When we met last in person on his rolling international tour, he was seeking input as he laid the groundwork for FEI. I was inspired by his mission, but, honestly, I was more inspired by inspired by his confidence in public. I swelled in pride to discuss with him the nuances of how a crowded restaurant was taking in two burned yet gregarious and comfortable guys. I truly felt, for the first time, like I had a role model who looked like me.

I knew James had been sick. His cancer and chemotherapy treatments a few years back took away his hair—another layer of appearance that James had to see himself through. Of course it seemed to have shaken him as the diagnosis and treatment does, but throughout I was amazed how he retained his spark, his drive, good humor, and confidence in his appearance–disfigured and hairless…and confident. That’s powerful.

The last few times I spoke with him, it seemed he was getting back to himself, finishing a memoir Face It, which I received, signed by a very alive James Partridge just last month. His picture on the cover—eyes open with hair and a big smile—is how I imagined him living. “James will be around for a while,” I thought. “What’s the rush to read this now?” I set it on my shelf.

I still don’t know how he died last week, but when I learned, I wept. I did not realize until that moment how much faith that I had in James being alive to see to it that face equality made it to the world. I imagined him far into the future, meeting with US Congressmen about ADA amendments or traveling into sub-Saharan African countries to understand the local flavor of disfigurement discrimination. Never once did I remember how naive that was. I imagined him as more than human because what he did with his life was just that. It was superhuman.

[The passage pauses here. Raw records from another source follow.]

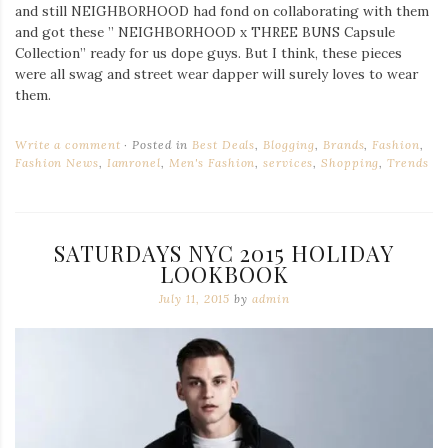
and still NEIGHBORHOOD had fond on collaborating with them
and got these ” NEIGHBORHOOD x THREE BUNS Capsule
Collection” ready for us dope guys. But I think, these pieces
were all swag and street wear dapper will surely loves to wear
them.
Write a comment
Posted in
Best Deals
,
Blogging
,
Brands
,
Fashion
,
Fashion News
,
Iamronel
,
Men's Fashion
,
services
,
Shopping
,
Trends
SATURDAYS NYC 2015 HOLIDAY
LOOKBOOK
July 11, 2015
by
admin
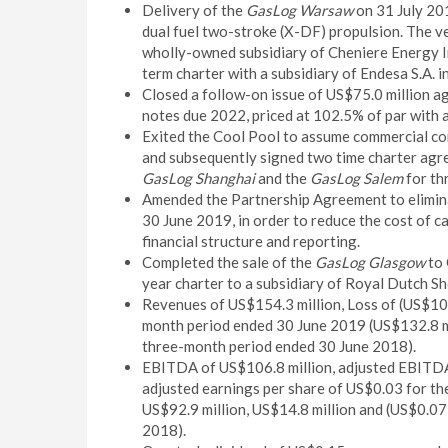
Delivery of the
GasLog Warsaw
on 31 July 20
dual fuel two-stroke (X-DF) propulsion. The ve
wholly-owned subsidiary of Cheniere Energy In
term charter with a subsidiary of Endesa S.A. 
Closed a follow-on issue of US$75.0 million a
notes due 2022, priced at 102.5% of par with a
Exited the Cool Pool to assume commercial con
and subsequently signed two time charter agre
GasLog Shanghai
and the
GasLog Salem
for th
Amended the Partnership Agreement to eliminat
30 June 2019, in order to reduce the cost of c
financial structure and reporting.
Completed the sale of the
GasLog Glasgow
to 
year charter to a subsidiary of Royal Dutch She
Revenues of US$154.3 million, Loss of (US$10.5
month period ended 30 June 2019 (US$132.8 mil
three-month period ended 30 June 2018).
EBITDA of US$106.8 million, adjusted EBITDA 
adjusted earnings per share of US$0.03 for th
US$92.9 million, US$14.8 million and (US$0.07
2018).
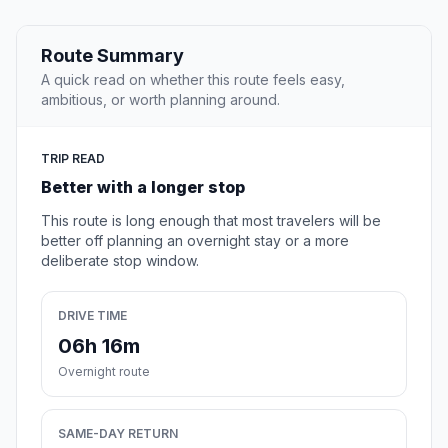
Route Summary
A quick read on whether this route feels easy,
ambitious, or worth planning around.
TRIP READ
Better with a longer stop
This route is long enough that most travelers will be
better off planning an overnight stay or a more
deliberate stop window.
DRIVE TIME
06h 16m
Overnight route
SAME-DAY RETURN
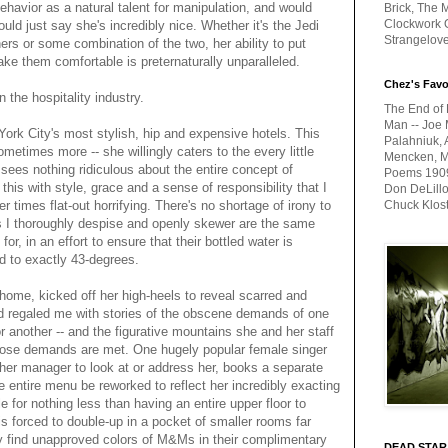
behavior as a natural talent for manipulation, and would
Brick, The M
Clockwork O
uld just say she's incredibly nice. Whether it's the Jedi
Strangelov
ers or some combination of the two, her ability to put
ke them comfortable is preternaturally unparalleled.
Chez's Favo
n the hospitality industry.
The End of 
Man -- Joe 
ork City's most stylish, hip and expensive hotels. This
Palahniuk, 
metimes more -- she willingly caters to the every little
Mencken, Me
 sees nothing ridiculous about the entire concept of
Poems 1909-
is with style, grace and a sense of responsibility that I
Don DeLillo
 times flat-out horrifying. There's no shortage of irony to
Chuck Klos
ies I thoroughly despise and openly skewer are the same
, in an effort to ensure that their bottled water is
led to exactly 43-degrees.
me, kicked off her high-heels to reveal scarred and
d regaled me with stories of the obscene demands of one
r another -- and the figurative mountains she and her staff
those demands are met. One hugely popular female singer
 her manager to look at or address her, books a separate
he entire menu be reworked to reflect her incredibly exacting
e for nothing less than having an entire upper floor to
 is forced to double-up in a pocket of smaller rooms far
ey find unapproved colors of M&Ms in their complimentary
DEAD STAR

I didn’t realize until he suddenly passed, just how much I loved and admired him. I, personally, had never been that close to someone so impactful on the world stage, someone who stood for something real and something necessary–freedom for people who are treated with least regard in our society.

James is, of course, not the only one fighting for Face Equality, but he was a pioneer of making it a civil rights movement. He is a hero to thousands. He will remain a hero to me. How could the world not stop to recognize this man? Clearly the movement he started has a long way to go before it is recognized beside disability rights, racial equity and other social justice campaigns.

We cannot let James’ dream for a worldwide movement for Face Equality lose any momentum. Join me in celebrating this incredible life lived and a human we can all look up to—scars and all. Join me in supporting Face Equality International and all of its partner organizations. Let’s build a world where facial differences and disfigurements do not define worth and where compassion and shared humanity is supreme.